John Adams has been known to draw inspiration from American writers—Walt Whitman, E. Annie Proulx—for his works, but his most recent composition, Scheherazade.2, is presented as a musical sequel of sorts to the sprawling Middle Eastern collection One Thousand and One Nights. Mr Adams explained at the piece’s world première on Thursday that he had been rereading the Nights and was “shocked by how casual the brutality towards women was”, but also by how prevalent this brutality is even now, in the Middle East, in India, and “even here, on Rush Limbaugh”. So his work, a dramatic symphony for violin and orchestra, offers an updated Scheherazade, an empowered woman here embodied by Leila Josefowicz on the violin. “She’s utterly fearless,” Mr Adams said, “Words fail. That’s why I’m a composer.”
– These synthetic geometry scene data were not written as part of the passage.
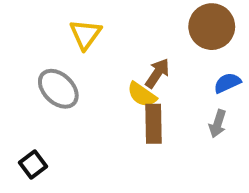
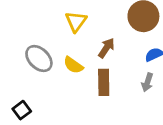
yellow triangle: (85, 34) -> (76, 21), moved
yellow semicircle: (142, 95) -> (73, 65), moved

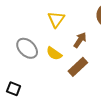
brown rectangle: (104, 82) -> (78, 67), turned 48
black square: (22, 110) -> (14, 89), turned -32

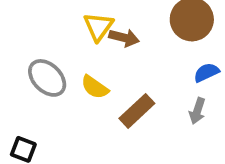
brown arrow: (80, 40) -> (124, 38), moved, turned 70

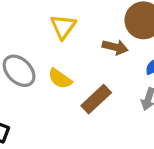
brown arrow: (124, 38) -> (115, 47), moved

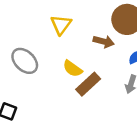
yellow semicircle: (60, 79) -> (73, 69), moved

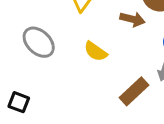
brown rectangle: (88, 84) -> (134, 91), moved

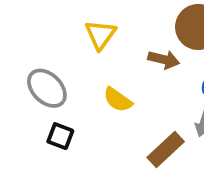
black square: (19, 102) -> (60, 136), moved

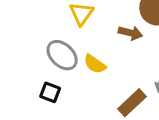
gray ellipse: (47, 88) -> (62, 55), moved

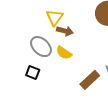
brown arrow: (130, 33) -> (65, 31), moved

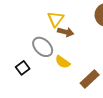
yellow semicircle: (64, 53) -> (63, 62), moved
black square: (33, 73) -> (23, 68), moved, turned 32

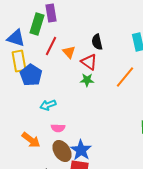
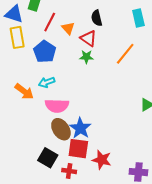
blue pentagon: (31, 75) -> (45, 52), moved
pink semicircle: (58, 128) -> (57, 106), size x1.6
orange arrow: (31, 140) -> (24, 91), moved

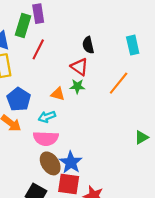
orange triangle: (68, 28) -> (58, 94), moved, turned -32
blue pentagon: (45, 52) -> (19, 99), moved
cyan arrow: (47, 82) -> (47, 117), moved

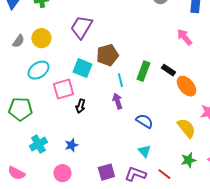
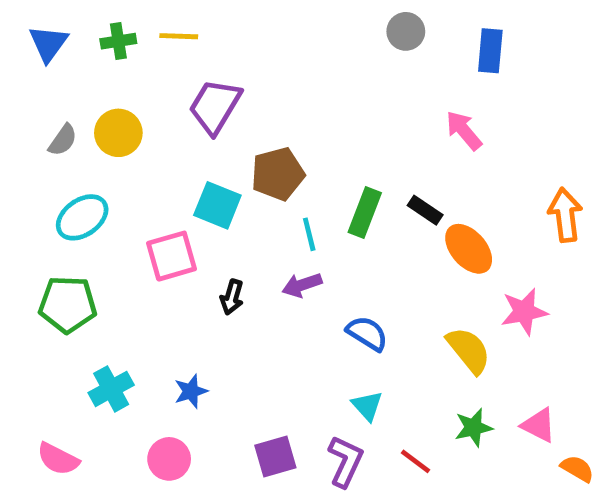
cyan ellipse: (38, 70) -> (82, 217), moved
purple arrow: (117, 101) -> (302, 285), turned -91
black arrow: (80, 106) -> (232, 297), moved
purple L-shape: (135, 174) -> (345, 461), turned 95

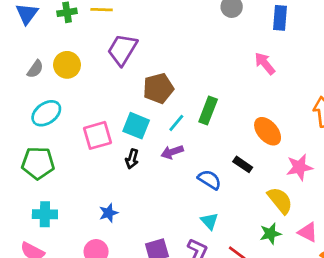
cyan square: (217, 205) -> (136, 126), moved
black rectangle: (425, 210) -> (243, 164), moved
cyan line: (309, 234) -> (176, 123), turned 54
yellow semicircle: (469, 350) -> (280, 200), moved
cyan cross: (111, 389) -> (45, 214), moved, turned 30

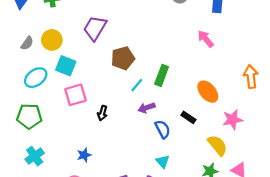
cyan square: (136, 126) -> (66, 66), moved
purple arrow: (172, 152) -> (146, 108), moved
blue semicircle: (209, 180) -> (163, 129), turned 30
cyan cross: (45, 214) -> (35, 156), turned -36

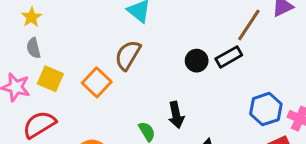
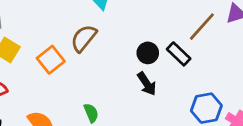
black rectangle: (229, 57) -> (179, 54), turned 65
black arrow: (176, 115) -> (147, 84), moved, turned -30

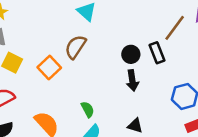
black rectangle: (179, 54) -> (157, 53), turned 30
black arrow: (147, 84) -> (132, 80), turned 30

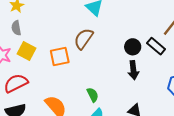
black rectangle: (157, 53) -> (156, 46), turned -30
orange square: (49, 68) -> (60, 56), turned 30

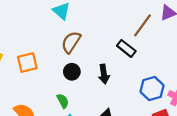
brown semicircle: (84, 39) -> (71, 42), moved
black circle: (133, 47) -> (72, 72), moved

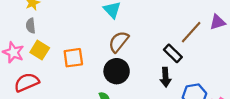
black circle: (72, 72) -> (117, 71), size x1.5
black arrow: (104, 74) -> (166, 77), moved

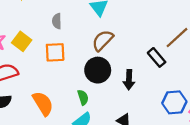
gray semicircle: (31, 26) -> (57, 21), moved
black arrow: (166, 77) -> (129, 80), moved

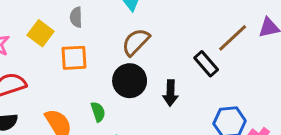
yellow square: (22, 41) -> (41, 33), moved
green semicircle: (83, 97) -> (98, 112), moved

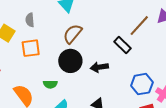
black arrow: (170, 93) -> (99, 67), turned 84
green semicircle: (98, 112) -> (50, 84), turned 112

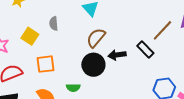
orange square: (31, 48) -> (45, 64), moved
black arrow: (99, 67) -> (117, 55), moved

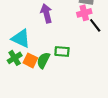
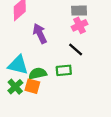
black line: (95, 25) -> (76, 49), moved
green semicircle: (43, 60) -> (38, 73), moved, turned 63

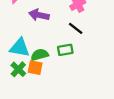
purple arrow: (40, 33) -> (39, 15), turned -48

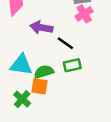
black line: (76, 28) -> (65, 43), moved
green cross: (18, 69) -> (22, 99), moved

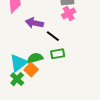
cyan triangle: (21, 65) -> (18, 63), moved, turned -48
orange square: (39, 86) -> (31, 70), turned 32

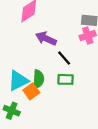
green semicircle: (35, 58) -> (38, 79), turned 98
green cross: (17, 79) -> (12, 111), moved, turned -32

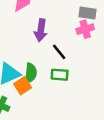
purple arrow: (46, 39) -> (41, 30), turned -108

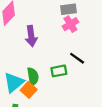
black line: (59, 52) -> (77, 58), moved

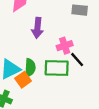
pink cross: (70, 24) -> (65, 46), moved
green rectangle: (59, 71) -> (57, 68), size x1.5

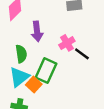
green semicircle: (30, 68) -> (21, 54), moved
green rectangle: (57, 68) -> (46, 71), moved, turned -55

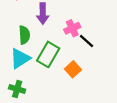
orange square: (34, 85) -> (73, 69), moved

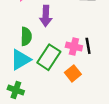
pink cross: (72, 28) -> (74, 46), moved, turned 35
black line: (87, 41) -> (88, 46), turned 35

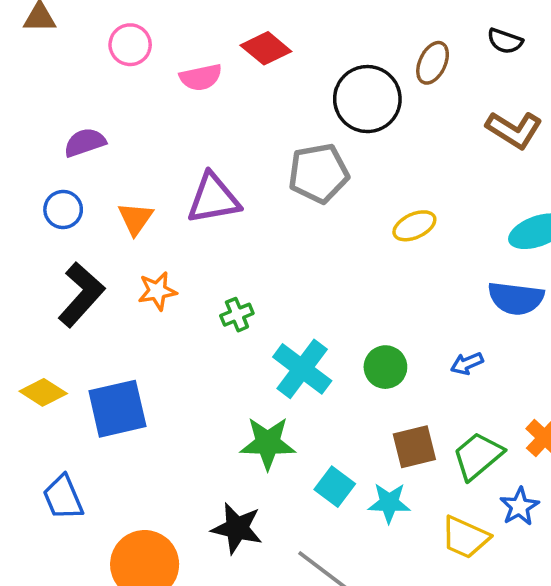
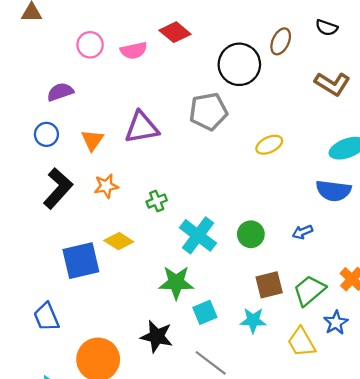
pink circle: (130, 45) -> (90, 45), moved
yellow diamond: (43, 392) -> (119, 241), moved
cyan square: (335, 487) -> (205, 312), moved, turned 30
yellow trapezoid: (465, 537) -> (301, 342), turned 36

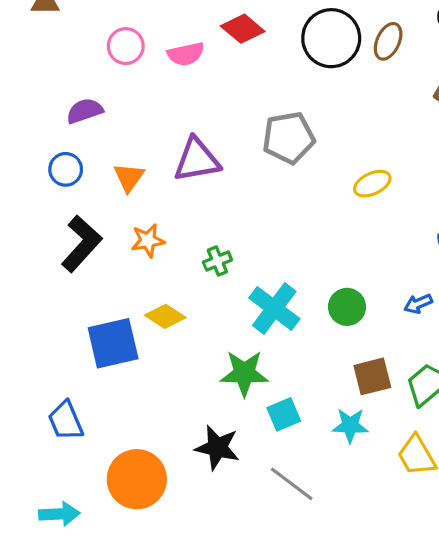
black circle: (239, 64) -> (331, 38), moved

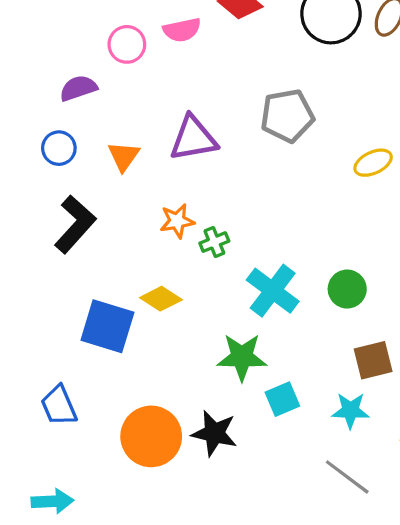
pink circle: (126, 46) -> (127, 44), moved
orange star: (148, 240) -> (177, 221), moved
blue square: (113, 343) -> (107, 326), turned 30
orange circle: (137, 479) -> (151, 436), moved
gray line: (292, 484) -> (347, 477), moved

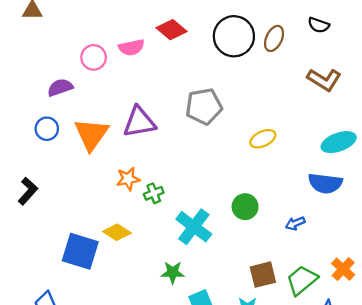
orange triangle: (124, 156) -> (91, 134), size x1.6
black L-shape: (75, 224) -> (28, 191), moved, size x0.7
green circle: (347, 289) -> (245, 207), moved
green star: (242, 357) -> (173, 272), size x0.7

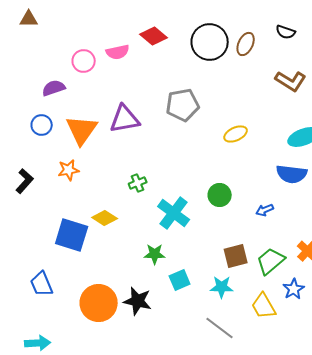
orange star: (128, 179) -> (69, 170), moved

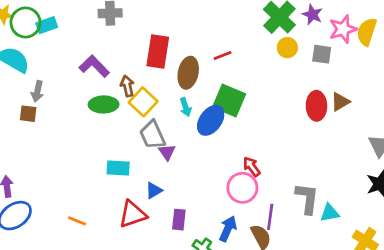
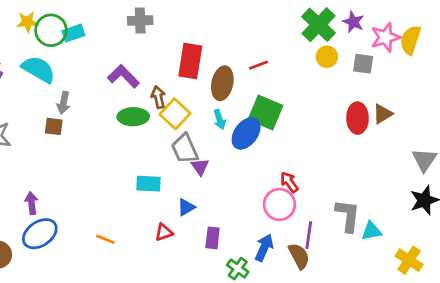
red triangle: (133, 214) -> (164, 232), size x0.6

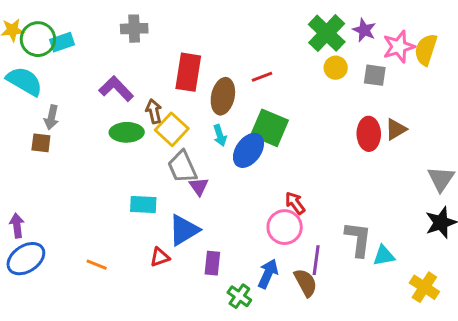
blue triangle: (186, 207) -> (184, 230), size x1.6

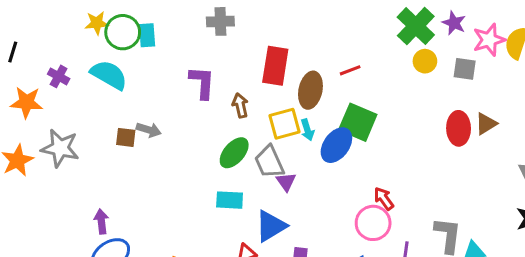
cyan rectangle: (62, 42) -> (147, 35), turned -75
purple L-shape: (116, 89) -> (202, 83), turned 48
gray arrow: (51, 117) -> (149, 130), moved, turned -85
yellow square: (172, 129) -> (285, 124), moved, turned 32
green ellipse: (127, 132) -> (234, 153), moved, turned -48

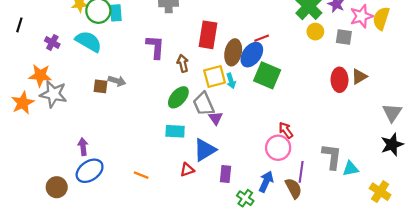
orange star: (27, 102) -> (40, 75), moved
blue ellipse: (336, 145) -> (252, 55), moved

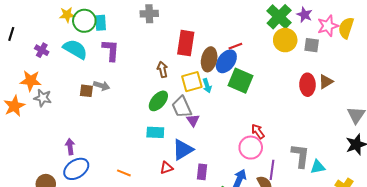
yellow circle: (315, 32) -> (285, 40), size x1.5
purple L-shape: (155, 47) -> (111, 50), moved
gray star: (53, 94) -> (43, 98), size x0.7

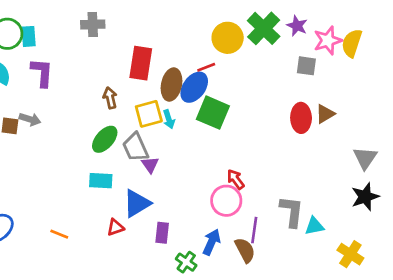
yellow circle: (285, 40) -> (228, 38), moved

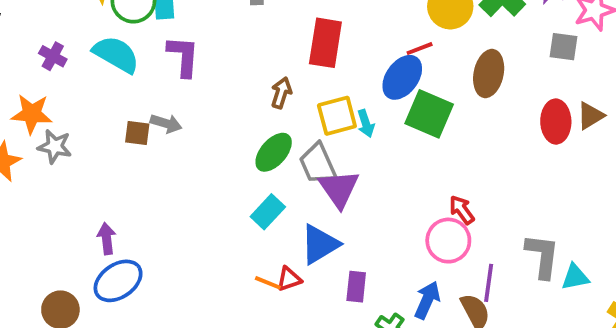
brown ellipse: (171, 85) -> (489, 74), moved
brown arrow: (110, 98) -> (281, 93), turned 30
purple triangle: (150, 165) -> (339, 189), size x1.6
cyan rectangle: (101, 181) -> (268, 212), turned -50
orange line: (59, 234) -> (268, 283), moved

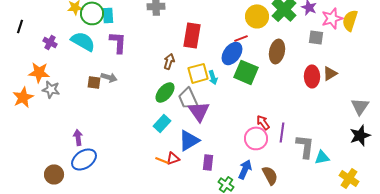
purple line: (489, 283) -> (282, 132), moved

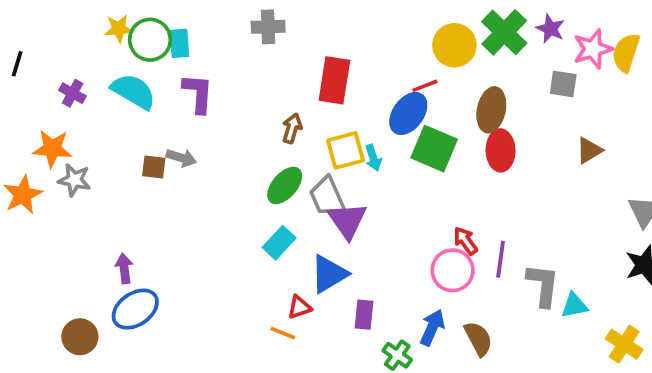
red ellipse: (312, 76) -> (501, 150), moved
orange line: (162, 160) -> (283, 333), moved

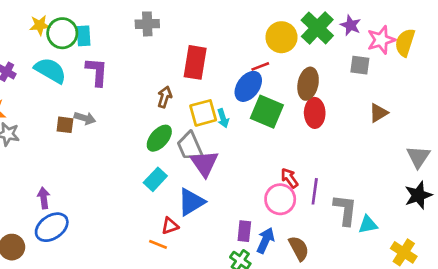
purple rectangle: (364, 315) -> (244, 231), moved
Right, but he’s also a composer who works with words. And the notes of Scheherazade.2—all 40 minutes of them—are dripping with narrative tension and momentum. The love scene of the second movement is marked by drawn-out, reiterated sforzandi chords, then odd-numbered groups of notes (triplets, groups of five), then prolonged trills in the strings, and instructions from Mr Adams including “floating” and “grave”. The ponderous swells of sound evoked a night of sleeping and waking, of meditation and indecision, of erotic oscillations and bouts of transcendence. During the first movement pursuit, the programmatic music vacillated in scary swarms, the instruments like footsteps racing up and down staircases; during the third movement’s rage it simmered and sputtered with anger, overboiling in startling bursts of volume. Mr Adams proved an effective storyteller right up to the fourth and final movement’s flight to freedom and fading rallentando.

The influence of words and storytelling, as well as the formal influences of Rimsky-Korsakov and Berlioz, is apparent from Mr Adams’s dense score, marked with performance instructions ranging from the typical – energico, a tempo – to very specific and imagistic, as with the first movement’s indication that the “strings should sound like one seamless web”. The concept of webs being threaded and woven is crucial to Scheherazade.2, which broods throughout with a cinematic yet unpredictable intensity. The textures employed, particularly that of the cimbalom front and center and the string sections looming in and out, were new territory for the usually predictable Mr Adams, with ideas slipping in that didn’t feel bound to temporality or place. Instead, the thrumming cimbalom patterns and the angular, powerful violin delivery from Ms Josefowicz threaded their way through and around the web of the orchestra the same way Scheherazade spins her thousand and one stories.

Perhaps picking up on Ms Josefowicz's awe-inspiring strength and determination, Alan Gilbert seemed more confident than he has been in recent months, leading the New York Philharmonic in the most energetic and convincing performance I’ve witnessed this season. This was also true during the first half of the program, which consisted of two other heavily programmatic pieces: Lyadov’s The Enchanted Lake and Stravinsky’s Petrushka. Lyadov, a born procrastinator who frequently played hookey from Rimsky-Korsakov’s composition classes, wrote a handful of brief program pieces before his eventual illness and death. The Philharmonic’s performance of The Enchanted Lake was delicate and beautiful, featuring low bass melodies and violins fluttering florally above them. The taut softness was maintained throughout, with occasional pings and dings from the percussion.

Petrushka, on the other hand, exploded from the first with palpable joy and biting bitonality. Perhaps the members of the Philharmonic were reliving their 2013 season finale “A Dancer’s Dream”, an updated version of Stravinsky and Diaghilev’s collaboration about an unhappy puppet come to life, in which the musicians wore fur hats while choreography and animation played out around them. In the absence of ballerinas and multimedia, this performance felt a little less lively, with occasional pockets of stodginess. Overall, however, the interpretation was varied and colorful in its range and scope, with different tempi dancing around each other in a shocking swirl of twinkling interjections, from the effortless flute solo to the percussive hopping of the violins. The chords were at one moment clay crayons streaking across paper and the next watercolors dappling a canvas in rich thudding strokes from the cellos, who sounded fabulous all evening.

As impressed as I was by this performance from the Philharmonic and particularly by Mr Adams’s compositional achievement, I couldn’t help feeling a little unsettled by certain aspects – such as the racist undercurrent during the dramatic symphony’s third movement, “Scheherazade and the Men with Beards”, or troubling mathematical error of the title Scheherazade.2 itself, which seems to suggest not a sequel but 0.2 of a person, a reminder that women make on average 20% less than men and that the ratio of most arts institutions’ programming is 80% men and 20% women (on a good day). So while it was great to see Ms Josefowicz brandishing her violin not just as a wordless voice for women but almost as a weapon of female empowerment, it seems we still have a long way to go before not only the harrowing experiences of women, but the compositional voices of women, can be given their fair artistic weight. Ultimately, though, 0.2 is still better than zero.